Page-level text extractions
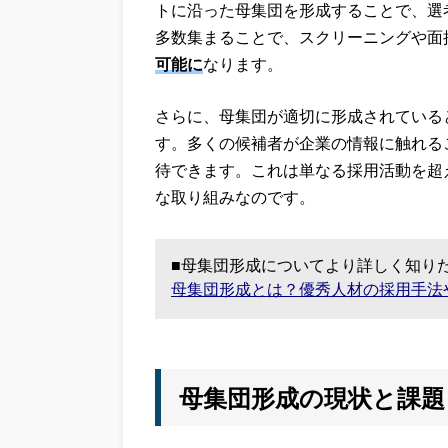
トに沿った母集団を形成することで、選
多数集まることで、スクリーニングや面
可能に
なります。
さらに、母集団が適切に形成されている
す。多くの候補者が企業の情報に触れる
待できます。これは単なる採用活動を超
な取り組みなのです。
■母集団形成についてより詳しく知り
母集団形成とは？優秀人材の採用手法
母集団形成の現状と課題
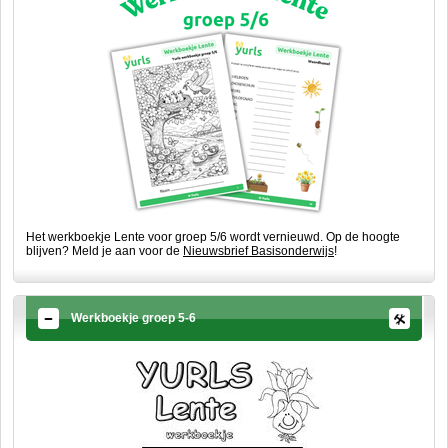
Het werkboekje Lente voor groep 5/6 wordt vernieuwd. Op de hoogte
blijven? Meld je aan voor de
Nieuwsbrief Basisonderwijs
!
Werkboekje groep 5-6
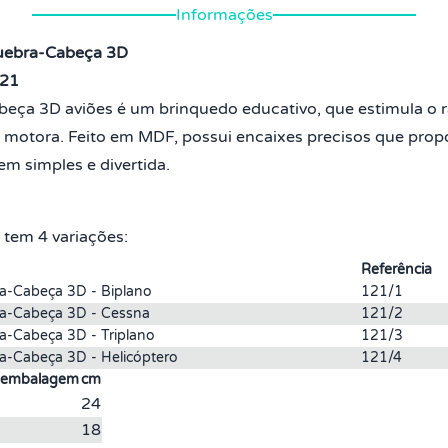
Informações
ebra-Cabeça 3D
21
eça 3D aviões é um brinquedo educativo, que estimula o r
motora. Feito em MDF, possui encaixes precisos que pro
 simples e divertida.
 tem 4 variações:
Referência
ra-Cabeça 3D - Biplano
121/1
ra-Cabeça 3D - Cessna
121/2
a-Cabeça 3D - Triplano
121/3
a-Cabeça 3D - Helicóptero
121/4
 embalagem
cm
24
18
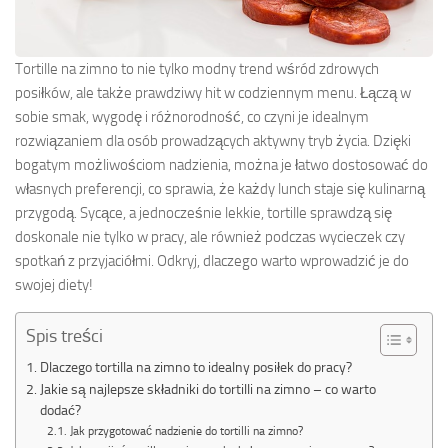
Tortille na zimno to nie tylko modny trend wśród zdrowych
posiłków, ale także prawdziwy hit w codziennym menu. Łączą w
sobie smak, wygodę i różnorodność, co czyni je idealnym
rozwiązaniem dla osób prowadzących aktywny tryb życia. Dzięki
bogatym możliwościom nadzienia, można je łatwo dostosować do
własnych preferencji, co sprawia, że każdy lunch staje się kulinarną
przygodą. Sycące, a jednocześnie lekkie, tortille sprawdzą się
doskonale nie tylko w pracy, ale również podczas wycieczek czy
spotkań z przyjaciółmi. Odkryj, dlaczego warto wprowadzić je do
swojej diety!
Spis treści
Dlaczego tortilla na zimno to idealny posiłek do pracy?
Jakie są najlepsze składniki do tortilli na zimno – co warto
dodać?
Jak przygotować nadzienie do tortilli na zimno?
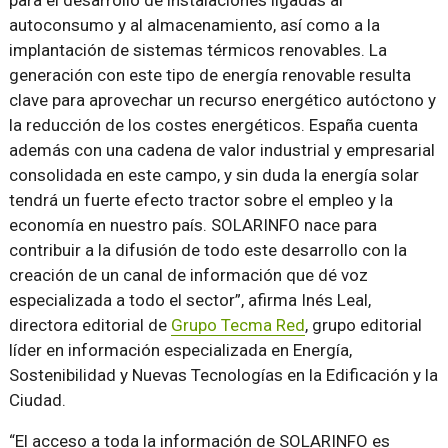
para el desarrollo de instalaciones ligadas al
autoconsumo y al almacenamiento, así como a la
implantación de sistemas térmicos renovables. La
generación con este tipo de energía renovable resulta
clave para aprovechar un recurso energético autóctono y
la reducción de los costes energéticos. España cuenta
además con una cadena de valor industrial y empresarial
consolidada en este campo, y sin duda la energía solar
tendrá un fuerte efecto tractor sobre el empleo y la
economía en nuestro país. SOLARINFO nace para
contribuir a la difusión de todo este desarrollo con la
creación de un canal de información que dé voz
especializada a todo el sector”, afirma Inés Leal,
directora editorial de
Grupo Tecma Red
, grupo editorial
líder en información especializada en Energía,
Sostenibilidad y Nuevas Tecnologías en la Edificación y la
Ciudad.
“El acceso a toda la información de SOLARINFO es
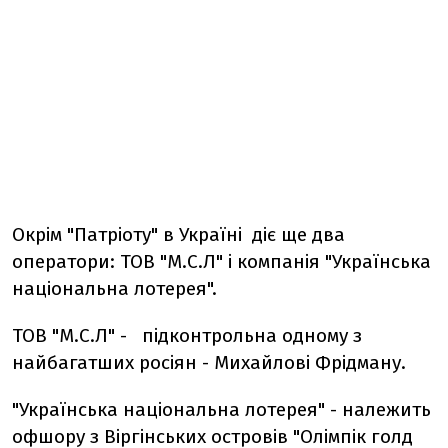
Окрім "Патріоту" в Україні діє ще два
оператори: ТОВ "М.С.Л" і компанія "Українська
національна лотерея".
ТОВ "М.С.Л" - підконтрольна одному з
найбагатших росіян - Михайлові Фрідману.
"Українська національна лотерея" - належить
офшору з Віргінських островів "Олімпік голд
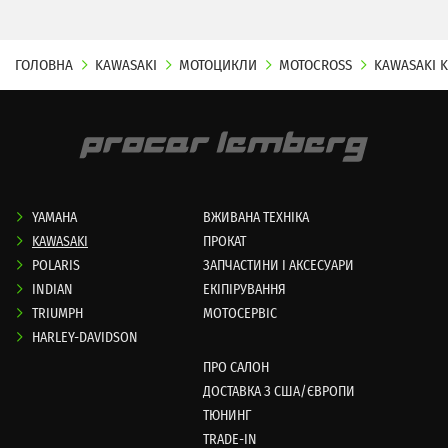
ГОЛОВНА
KAWASAKI
МОТОЦИКЛИ
MOTOCROSS
KAWASAKI K
YAMAHA
ВЖИВАНА ТЕХНІКА
KAWASAKI
ПРОКАТ
POLARIS
ЗАПЧАСТИНИ І АКСЕСУАРИ
INDIAN
ЕКІПІРУВАННЯ
TRIUMPH
МОТОСЕРВІС
HARLEY-DAVIDSON
ПРО САЛОН
ДОСТАВКА З США/ЄВРОПИ
ТЮНИНГ
TRADE-IN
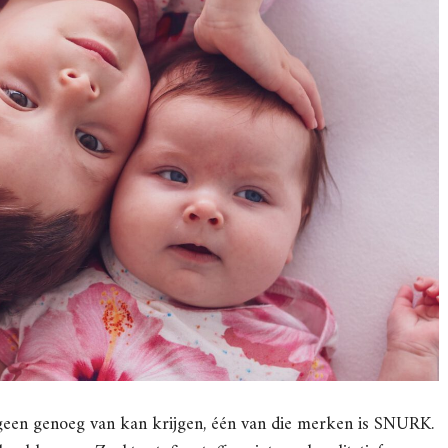
geen genoeg van kan krijgen, één van die merken is SNURK.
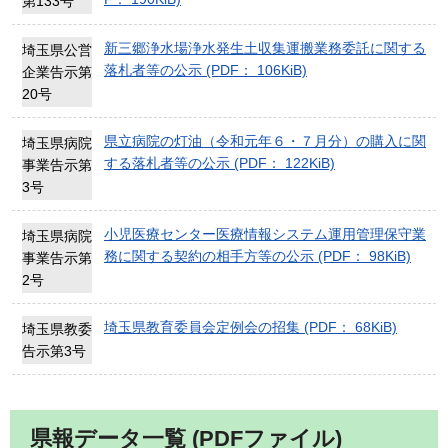
第133号
新三郷浄水場浄水発生土収集運搬業務委託に関する
埼玉県公営
落札者等の公示 (PDF： 106KiB)
企業告示第
20号
県立病院の灯油（令和元年６・７月分）の購入に関
埼玉県病院
する落札者等の公示 (PDF： 122KiB)
事業告示第
3号
小児医療センター医療情報システム運用管理保守業
埼玉県病院
務に関する契約の相手方等の公示 (PDF： 98KiB)
事業告示第
2号
埼玉県教育委員会定例会の招集 (PDF： 68KiB)
埼玉県教委
告示第3号
県報データ一覧 (PDFファイル)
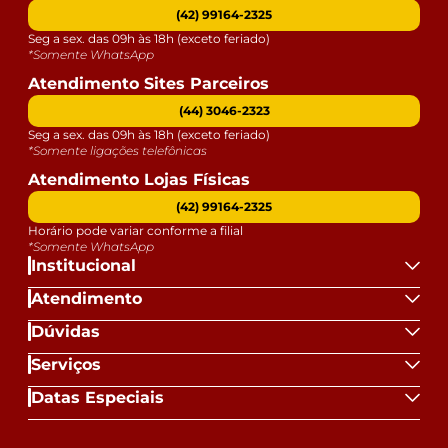
(42) 99164-2325
Seg a sex. das 09h às 18h (exceto feriado)
*Somente WhatsApp
Atendimento Sites Parceiros
(44) 3046-2323
Seg a sex. das 09h às 18h (exceto feriado)
*Somente ligações telefônicas
Atendimento Lojas Físicas
(42) 99164-2325
Horário pode variar conforme a filial
*Somente WhatsApp
Institucional
Atendimento
Dúvidas
Serviços
Datas Especiais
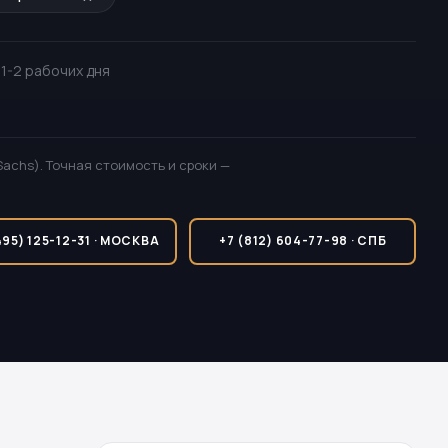
· 1-2 рабочих дня
Sachs). Точная стоимость и сроки —
495) 125-12-31 · МОСКВА
+7 (812) 604-77-98 · СПБ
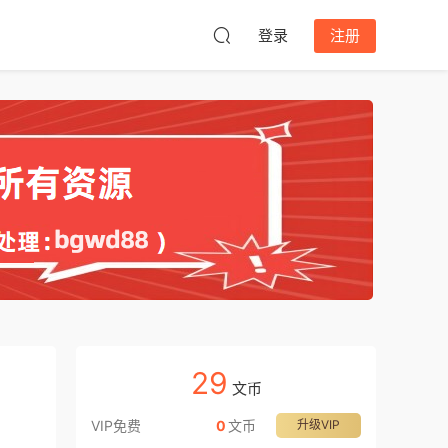
登录
注册
29
文币
VIP免费
0
文币
升级VIP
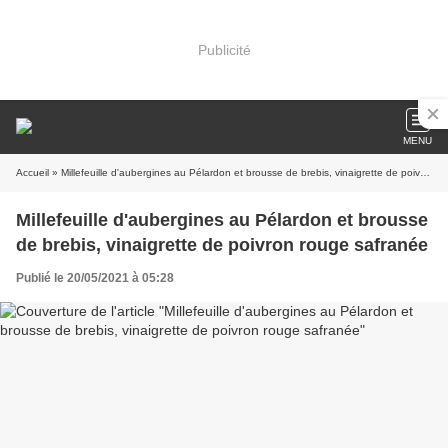
Publicité
MENU
Accueil
» Millefeuille d'aubergines au Pélardon et brousse de brebis, vinaigrette de poivron rouge safranée
Millefeuille d'aubergines au Pélardon et brousse
de brebis, vinaigrette de poivron rouge safranée
Publié le 20/05/2021 à 05:28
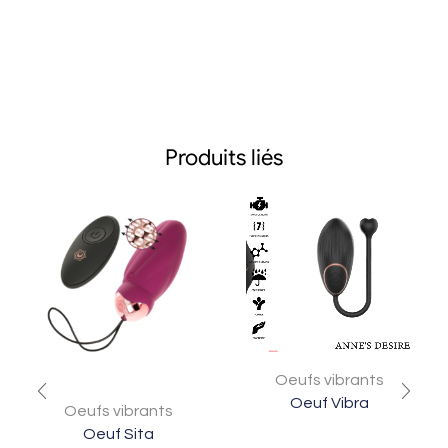
Produits liés
Oeufs vibrants
Oeuf Vibra
Oeufs vibrants
Oeuf Sita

What you will do.
In the copy, no pictures should appear; the records themselves must be repeated exactly.

Exercise solution.
トに沿った母集団を形成することで、選
多数集まることで、スクリーニングや面
可能に
なります。
さらに、母集団が適切に形成されている
す。多くの候補者が企業の情報に触れる
待できます。これは単なる採用活動を超
な取り組みなのです。
■母集団形成についてより詳しく知り
母集団形成とは？優秀人材の採用手法
母集団形成の現状と課題
Het werkboekje Lente voor groep 5/6 wordt vernieuwd. Op de hoogte
blijven? Meld je aan voor de
Nieuwsbrief Basisonderwijs
!
Werkboekje groep 5-6
Informações
ebra-Cabeça 3D
21
eça 3D aviões é um brinquedo educativo, que estimula o r
motora. Feito em MDF, possui encaixes precisos que pro
 simples e divertida.
 tem 4 variações:
Referência
ra-Cabeça 3D - Biplano
121/1
ra-Cabeça 3D - Cessna
121/2
a-Cabeça 3D - Triplano
121/3
a-Cabeça 3D - Helicóptero
121/4
 embalagem
cm
24
18
Tortille na zimno to nie tylko modny trend wśród zdrowych
posiłków, ale także prawdziwy hit w codziennym menu. Łączą w
sobie smak, wygodę i różnorodność, co czyni je idealnym
rozwiązaniem dla osób prowadzących aktywny tryb życia. Dzięki
bogatym możliwościom nadzienia, można je łatwo dostosować do
własnych preferencji, co sprawia, że każdy lunch staje się kulinarną
przygodą. Sycące, a jednocześnie lekkie, tortille sprawdzą się
doskonale nie tylko w pracy, ale również podczas wycieczek czy
spotkań z przyjaciółmi. Odkryj, dlaczego warto wprowadzić je do
swojej diety!
Spis treści
Dlaczego tortilla na zimno to idealny posiłek do pracy?
Jakie są najlepsze składniki do tortilli na zimno – co warto
dodać?
Jak przygotować nadzienie do tortilli na zimno?
para el desarrollo de instalaciones ligadas al
autoconsumo y al almacenamiento, así como a la
implantación de sistemas térmicos renovables. La
generación con este tipo de energía renovable resulta
clave para aprovechar un recurso energético autóctono y
la reducción de los costes energéticos. España cuenta
además con una cadena de valor industrial y empresarial
consolidada en este campo, y sin duda la energía solar
tendrá un fuerte efecto tractor sobre el empleo y la
economía en nuestro país. SOLARINFO nace para
contribuir a la difusión de todo este desarrollo con la
creación de un canal de información que dé voz
especializada a todo el sector”, afirma Inés Leal,
directora editorial de
Grupo Tecma Red
, grupo editorial
líder en información especializada en Energía,
Sostenibilidad y Nuevas Tecnologías en la Edificación y la
Ciudad.
“El acceso a toda la información de SOLARINFO es
Окрім "Патріоту" в Україні діє ще два
оператори: ТОВ "М.С.Л" і компанія "Українська
національна лотерея".
ТОВ "М.С.Л" - підконтрольна одному з
найбагатших росіян - Михайлові Фрідману.
"Українська національна лотерея" - належить
офшору з Віргінських островів "Олімпік голд
ГОЛОВНА
KAWASAKI
МОТОЦИКЛИ
MOTOCROSS
KAWASAKI K
YAMAHA
ВЖИВАНА ТЕХНІКА
KAWASAKI
ПРОКАТ
POLARIS
ЗАПЧАСТИНИ І АКСЕСУАРИ
INDIAN
ЕКІПІРУВАННЯ
TRIUMPH
МОТОСЕРВІС
HARLEY-DAVIDSON
ПРО САЛОН
ДОСТАВКА З США/ЄВРОПИ
ТЮНИНГ
TRADE-IN
geen genoeg van kan krijgen, één van die merken is SNURK.
第133号
新三郷浄水場浄水発生土収集運搬業務委託に関する
埼玉県公営
落札者等の公示 (PDF： 106KiB)
企業告示第
20号
県立病院の灯油（令和元年６・７月分）の購入に関
埼玉県病院
する落札者等の公示 (PDF： 122KiB)
事業告示第
3号
小児医療センター医療情報システム運用管理保守業
埼玉県病院
務に関する契約の相手方等の公示 (PDF： 98KiB)
事業告示第
2号
埼玉県教育委員会定例会の招集 (PDF： 68KiB)
埼玉県教委
告示第3号
県報データ一覧 (PDFファイル)
(42) 99164-2325
Seg a sex. das 09h às 18h (exceto feriado)
*Somente WhatsApp
Atendimento Sites Parceiros
(44) 3046-2323
Seg a sex. das 09h às 18h (exceto feriado)
*Somente ligações telefônicas
Atendimento Lojas Físicas
(42) 99164-2325
Horário pode variar conforme a filial
*Somente WhatsApp
Institucional
Atendimento
Dúvidas
Serviços
Datas Especiais
· 1-2 рабочих дня
Sachs). Точная стоимость и сроки —
495) 125-12-31 · МОСКВА
+7 (812) 604-77-98 · СПБ
登录
注册
29
文币
VIP免费
0
文币
升级VIP
Publicité
MENU
Accueil
» Millefeuille d'aubergines au Pélardon et brousse de brebis, vinaigrette de poivron rouge safranée
Millefeuille d'aubergines au Pélardon et brousse
de brebis, vinaigrette de poivron rouge safranée
Publié le 20/05/2021 à 05:28
Produits liés
Oeufs vibrants
Oeuf Vibra
Oeufs vibrants
Oeuf Sita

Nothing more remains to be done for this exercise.